» **TASK STATEMENT**: Using the records that follow, work out how many lines hold the string "МХАТе" and provide that number only.
** DATA FOR REVIEW follows **
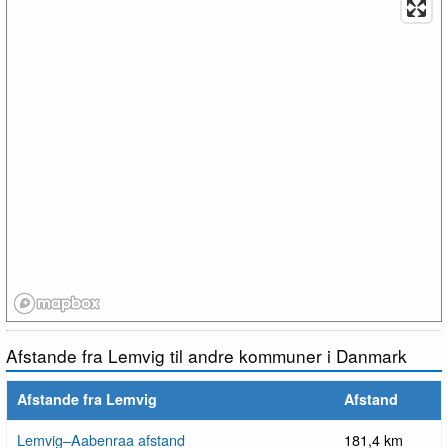
Afstande fra Lemvig til andre kommuner i Danmark
Afstande fra Lemvig
Afstand
Lemvig–Aabenraa afstand
181,4 km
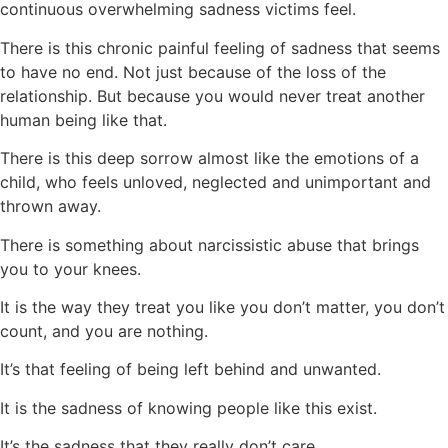
continuous overwhelming sadness victims feel.
There is this chronic painful feeling of sadness that seems
to have no end. Not just because of the loss of the
relationship. But because you would never treat another
human being like that.
There is this deep sorrow almost like the emotions of a
child, who feels unloved, neglected and unimportant and
thrown away.
There is something about narcissistic abuse that brings
you to your knees.
It is the way they treat you like you don’t matter, you don’t
count, and you are nothing.
It’s that feeling of being left behind and unwanted.
It is the sadness of knowing people like this exist.
It’s the sadness that they really don’t care.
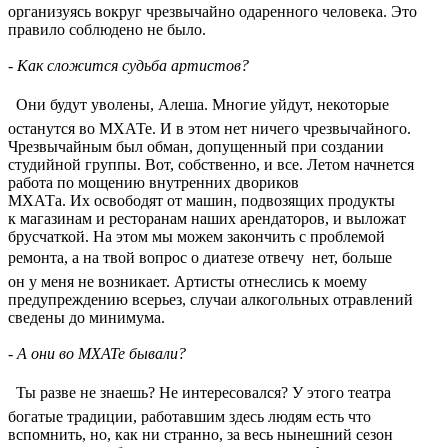
организуясь вокруг чрезвычайно одаренного человека. Это
правило соблюдено не было.
- Как сложится судьба артистов?
 Они будут уволены, Алеша. Многие уйдут, некоторые
останутся во МХАТе. И в этом нет ничего чрезвычайного.
Чрезвычайным был обман, допущенный при создании
студийной группы. Вот, собственно, и все. Летом начнется
работа по мощению внутренних двориков
МХАТа. Их освободят от машин, подвозящих продукты
к магазинам и ресторанам наших арендаторов, и выложат
брусчаткой. На этом мы можем закончить с проблемой
ремонта, а на твой вопрос о диатезе отвечу  нет, больше
он у меня не возникает. Артисты отнеслись к моему
предупреждению всерьез, случаи алкогольных отравлений
сведены до минимума.
- А они во МХАТе бывали?
 Ты разве не знаешь? Не интересовался? У этого театра
богатые традиции, работавшим здесь людям есть что
вспомнить, но, как ни странно, за весь нынешний сезон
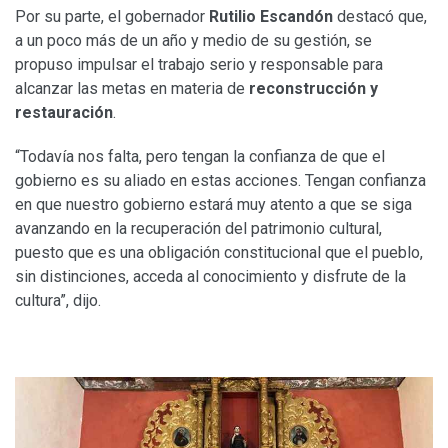
Por su parte, el gobernador
Rutilio Escandón
destacó que,
a un poco más de un año y medio de su gestión, se
propuso impulsar el trabajo serio y responsable para
alcanzar las metas en materia de
reconstrucción y
restauración
.
“Todavía nos falta, pero tengan la confianza de que el
gobierno es su aliado en estas acciones. Tengan confianza
en que nuestro gobierno estará muy atento a que se siga
avanzando en la recuperación del patrimonio cultural,
puesto que es una obligación constitucional que el pueblo,
sin distinciones, acceda al conocimiento y disfrute de la
cultura”, dijo.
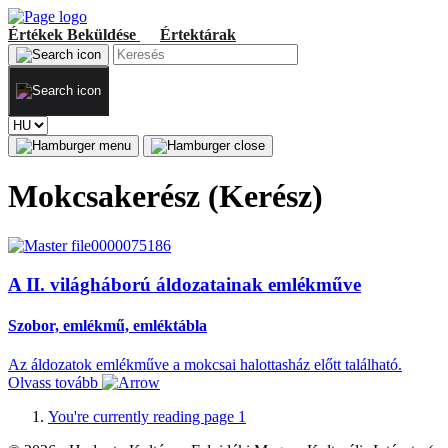
Értékek
Beküldése
Értektárak
Mokcsakerész (Kerész)
A II. világháború áldozatainak emlékműve
Szobor, emlékmű, emléktábla
Az áldozatok emlékműve a mokcsai halottasház előtt található.
Olvass tovább
You're currently reading page
1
** End of DATA FOR REVIEW **
» **REPLY TO THE TASK**: 2